=== Section Start ===
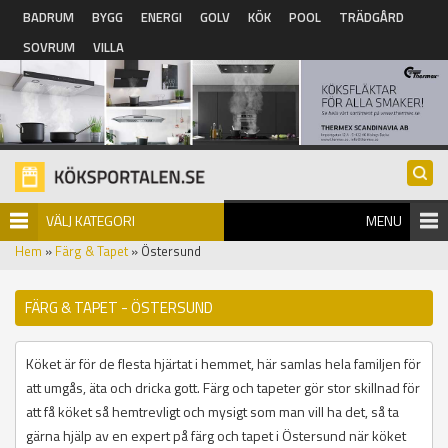
Hoppa till huvudinnehåll
BADRUM
BYGG
ENERGI
GOLV
KÖK
POOL
TRÄDGÅRD
SOVRUM
VILLA
VÄLJ KATEGORI
MENU
Hem
»
Färg & Tapet
» Östersund
FÄRG & TAPET - ÖSTERSUND
Köket är för de flesta hjärtat i hemmet, här samlas hela familjen för
att umgås, äta och dricka gott. Färg och tapeter gör stor skillnad för
att få köket så hemtrevligt och mysigt som man vill ha det, så ta
gärna hjälp av en expert på färg och tapet i Östersund när köket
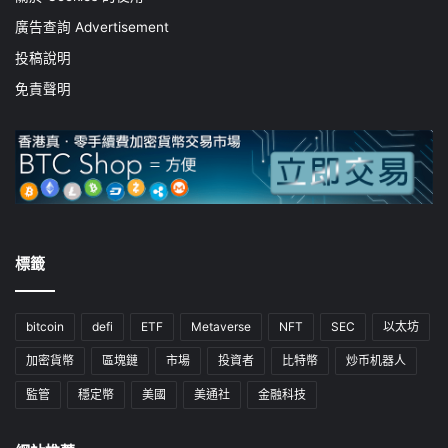
廣告查詢 Advertisement
投稿說明
免責聲明
標籤
bitcoin
defi
ETF
Metaverse
NFT
SEC
以太坊
加密貨幣
區塊鏈
市場
投資者
比特幣
炒币机器人
監管
穩定幣
美國
美通社
金融科技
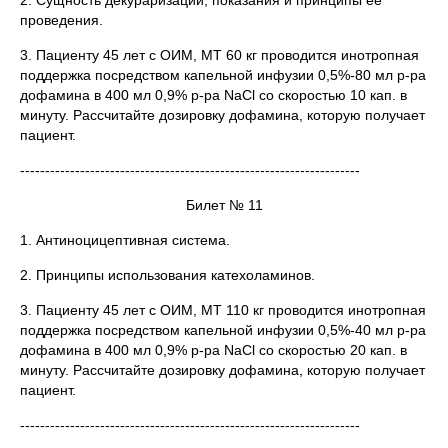
2. Сущность декураризации, показания и принципы ее
проведения.
3. Пациенту 45 лет с ОИМ, МТ 60 кг проводится инотропная
поддержка посредством капельной инфузии 0,5%-80 мл р-ра
дофамина в 400 мл 0,9% р-ра NaCl со скоростью 10 кап. в
минуту. Рассчитайте дозировку дофамина, которую получает
пациент.
--------------------------------------------------------------------
Билет № 11
1. Антиноцицептивная система.
2. Принципы использования катехоламинов.
3. Пациенту 45 лет с ОИМ, МТ 110 кг проводится инотропная
поддержка посредством капельной инфузии 0,5%-40 мл р-ра
дофамина в 400 мл 0,9% р-ра NaCl со скоростью 20 кап. в
минуту. Рассчитайте дозировку дофамина, которую получает
пациент.
--------------------------------------------------------------------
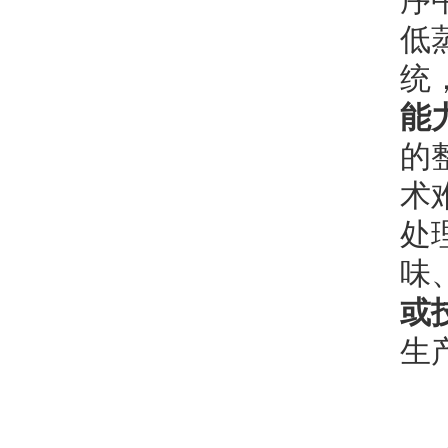
序
低
统
能
的
术
处
味
或
生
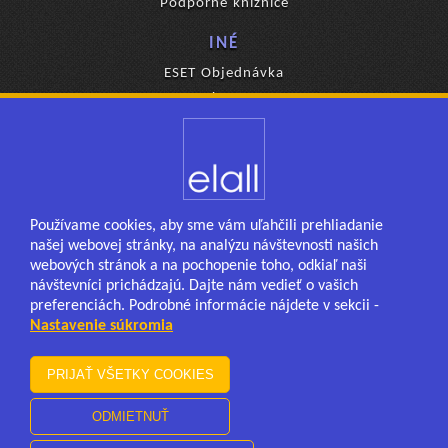
Podporné knižnice
INÉ
ESET Objednávka
Ponuka eKasa
Používame cookies, aby sme vám uľahčili prehliadanie
našej webovej stránky, na analýzu návštevnosti našich
webových stránok a na pochopenie toho, odkiaľ naši
návštevníci prichádzajú. Dajte nám vedieť o vašich
preferenciách. Podrobné informácie nájdete v sekcii -
KONTAKT
Nastavenie súkromia
Levočská 866/20, Poprad
+421 52 788 1571,2
elall@elall.sk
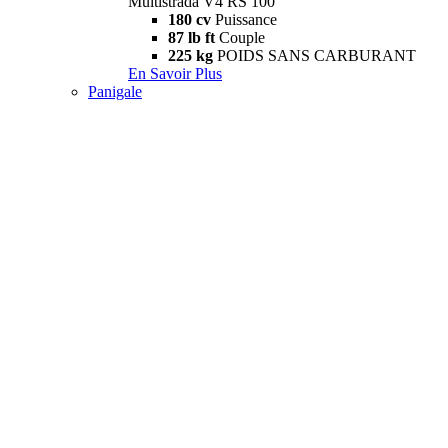
Multistrada V4 RS 100
180 cv
Puissance
87 lb ft
Couple
225 kg
POIDS SANS CARBURANT
En Savoir Plus
Panigale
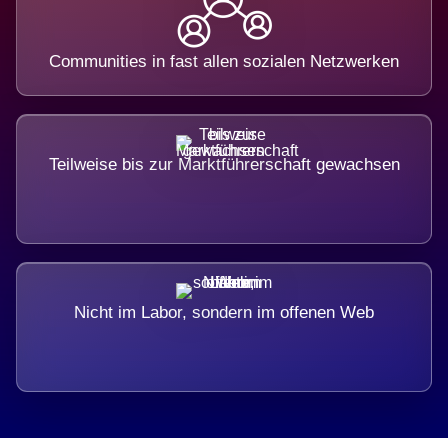
Communities in fast allen sozialen Netzwerken
Teilweise bis zur Marktführerschaft gewachsen
Nicht im Labor, sondern im offenen Web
=== Section End ===
# EXERCISE PROMPT:
Quote the lines above exactly, starting with the one that has "VÄLJ KATEGORI" and ending with the one that has "3. Пациенту 45 лет с ОИМ, МТ 110"; drop the pictures and include nothing else.

# SOLVED PROBLEM:
VÄLJ KATEGORI
MENU
Hem
»
Färg & Tapet
» Östersund
FÄRG & TAPET - ÖSTERSUND
Köket är för de flesta hjärtat i hemmet, här samlas hela familjen för
att umgås, äta och dricka gott. Färg och tapeter gör stor skillnad för
att få köket så hemtrevligt och mysigt som man vill ha det, så ta
gärna hjälp av en expert på färg och tapet i Östersund när köket
廣告查詢 Advertisement
投稿說明
免責聲明
標籤
bitcoin
defi
ETF
Metaverse
NFT
SEC
以太坊
加密貨幣
區塊鏈
市場
投資者
比特幣
炒币机器人
監管
穩定幣
美國
美通社
金融科技
2. Сущность декураризации, показания и принципы ее
проведения.
3. Пациенту 45 лет с ОИМ, МТ 60 кг проводится инотропная
поддержка посредством капельной инфузии 0,5%-80 мл р-ра
дофамина в 400 мл 0,9% р-ра NaCl со скоростью 10 кап. в
минуту. Рассчитайте дозировку дофамина, которую получает
пациент.
--------------------------------------------------------------------
Билет № 11
1. Антиноцицептивная система.
2. Принципы использования катехоламинов.
3. Пациенту 45 лет с ОИМ, МТ 110 кг проводится инотропная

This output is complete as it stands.